EPS Review #156 - Flaubert's Parrot
★★★
6May07

Flaubert's Parrot , by Julian Barnes, Picador, 1984, 190pp.

Just a bit boring. Our book club read and tremendously enjoyed Madame Bovary, so we went for Parrot, too, after a disagreement whether we should read The God Delusion. Parrot is a post-modern biography of Flaubert, narrated by a fictional doctor, Geoffrey Braithwaite. The cover has rave blurbs from Germaine Greer, Joseph Heller, John Fowles, Graham Greene and others. Perhaps in the eighties the multiple styles (lists, test papers, multiple narrators and viewpoints) were very exciting. The most I can say about them is that they were not irritating. Flaubert felt that the author's life was irrelevant to his work and should be hidden. So we feel a frisson to read about his sex life, even though in good modern fashion all we learn is that Flaubert may have enjoyed Egyptian whores, boys in baths, and many women, or he may have made it all up and led a life in fear of real involvement. There's a section "written" by Louise Colet, who was either a great love of Flaubert's, or mostly an annoyance.

I will most remember a few factoids: that "parrot soup" in French means bread in red wine, that Nabokov supposedly gets the phonetics of the name "Lolita" wrong, that for a while one could rent a closed carriage by asking for a "Bovary", in reference to the famous scene of passion in one such, which we learn may have been quite cramped. The whole parrot angle, starting with which stuffed version is the one that sat on F's desk, is not too interesting, really.

Though I liked the Braithwaite character for being an obsessive scholar, his big revelation about his wife's infidelity and suicide is not really affecting, partly because you are left to wonder just how parallel this is supposed to be with Emma.

The writing itself is sometimes a pleasure. I liked the call-and-response of rattling tables on an off-season ferry.

P's book-club did both MB and F'sP in one session, but nobody finished them. Are they really men's reading?

What's the next best Flaubert novel to read? Perhaps Salammbo? The Amazon reviews are not kind.

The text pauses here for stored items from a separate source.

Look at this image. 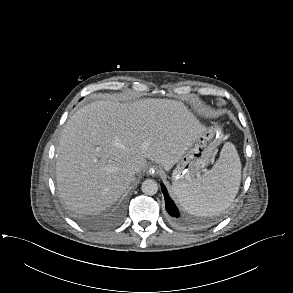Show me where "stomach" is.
<instances>
[{
  "instance_id": "stomach-1",
  "label": "stomach",
  "mask_w": 293,
  "mask_h": 293,
  "mask_svg": "<svg viewBox=\"0 0 293 293\" xmlns=\"http://www.w3.org/2000/svg\"><path fill=\"white\" fill-rule=\"evenodd\" d=\"M222 140L223 133L219 126L205 128L204 133L175 163L176 166L172 173L173 190L179 185L199 177L200 172L213 159L215 150Z\"/></svg>"
}]
</instances>
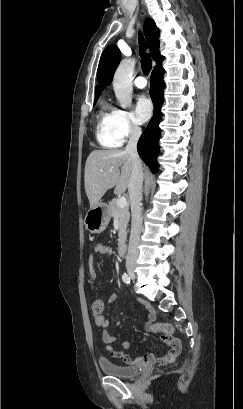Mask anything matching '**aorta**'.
<instances>
[{
    "label": "aorta",
    "mask_w": 243,
    "mask_h": 409,
    "mask_svg": "<svg viewBox=\"0 0 243 409\" xmlns=\"http://www.w3.org/2000/svg\"><path fill=\"white\" fill-rule=\"evenodd\" d=\"M134 61L124 59L119 64L113 78V88L115 96L122 108H126L132 103V79Z\"/></svg>",
    "instance_id": "aorta-1"
}]
</instances>
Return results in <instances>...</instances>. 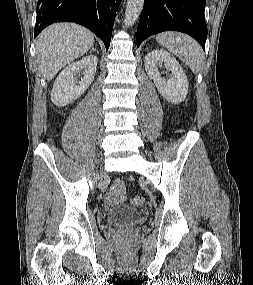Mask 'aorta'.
<instances>
[{"instance_id":"aorta-1","label":"aorta","mask_w":253,"mask_h":285,"mask_svg":"<svg viewBox=\"0 0 253 285\" xmlns=\"http://www.w3.org/2000/svg\"><path fill=\"white\" fill-rule=\"evenodd\" d=\"M144 6V0H127L125 10V25L132 26L140 16Z\"/></svg>"}]
</instances>
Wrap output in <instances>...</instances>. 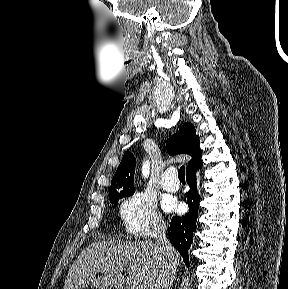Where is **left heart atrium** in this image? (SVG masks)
Segmentation results:
<instances>
[{
	"label": "left heart atrium",
	"mask_w": 288,
	"mask_h": 289,
	"mask_svg": "<svg viewBox=\"0 0 288 289\" xmlns=\"http://www.w3.org/2000/svg\"><path fill=\"white\" fill-rule=\"evenodd\" d=\"M163 208L166 211H172L175 210L177 208V204L174 200L171 199H167L164 203H163Z\"/></svg>",
	"instance_id": "1"
}]
</instances>
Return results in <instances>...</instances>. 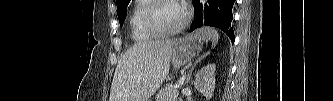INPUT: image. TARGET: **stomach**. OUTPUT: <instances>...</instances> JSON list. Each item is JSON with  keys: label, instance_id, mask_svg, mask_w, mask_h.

Ed wrote: I read Flaubert's Parrot in the 80s, and even then it was tired. Julian Barnes went stale so quickly.

Salammbo is a yawn. Read Trois Contes instead for three bitingly concise short stories.

On The God Delusion, you should read Terry Eagleton's review from the London Review of Books. It's awesome! It was a masterstroke for the LRB to have an aetheist Marxist review this shrill and flimsy polemic. He begins "Imagine someone holding forth on biology whose only knowledge of the subject is the Book of British Birds, and you have a rough idea of what it feels like to read Richard Dawkins on theology".


Brian wrote: Emma Bovary has always annoyed me. I much prefer Francois Mauriac's Therese Desqueyroux. As for Flaubert, having slogged through MB and F's P, you all owe yourself his Three Tales, a collection of 3 short stories.


Tim wrote: Odd, for you; you sat on the fence a bit, and only the three stars made me realize your overall verdict.


I replied: I thought "boring" was damning!